WORK ITEM:
Give again, word for word, each line below starting at the one that contains "seperti terlihat pada" and ending at the one that contains "administrasi dan akuntansi".

EXTRACTED RECORDS:
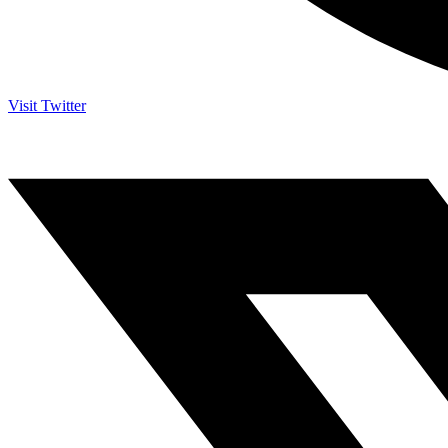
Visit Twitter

* * *

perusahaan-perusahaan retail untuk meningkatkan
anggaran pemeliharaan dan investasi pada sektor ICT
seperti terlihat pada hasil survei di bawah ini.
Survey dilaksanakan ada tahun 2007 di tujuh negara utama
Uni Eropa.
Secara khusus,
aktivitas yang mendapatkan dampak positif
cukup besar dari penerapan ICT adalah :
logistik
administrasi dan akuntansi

--

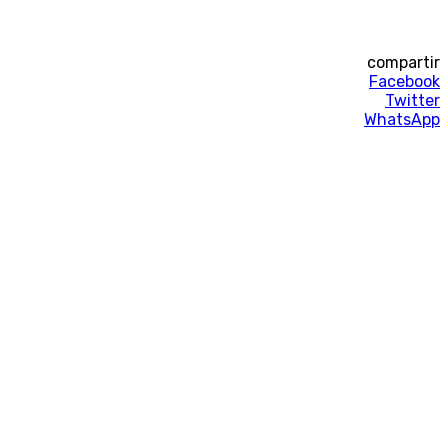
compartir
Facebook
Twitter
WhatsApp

WRITTEN SOLUTION:
seperti terlihat pada hasil survei di bawah ini.
Survey dilaksanakan ada tahun 2007 di tujuh negara utama
Uni Eropa.
Secara khusus,
aktivitas yang mendapatkan dampak positif
cukup besar dari penerapan ICT adalah :
logistik
administrasi dan akuntansi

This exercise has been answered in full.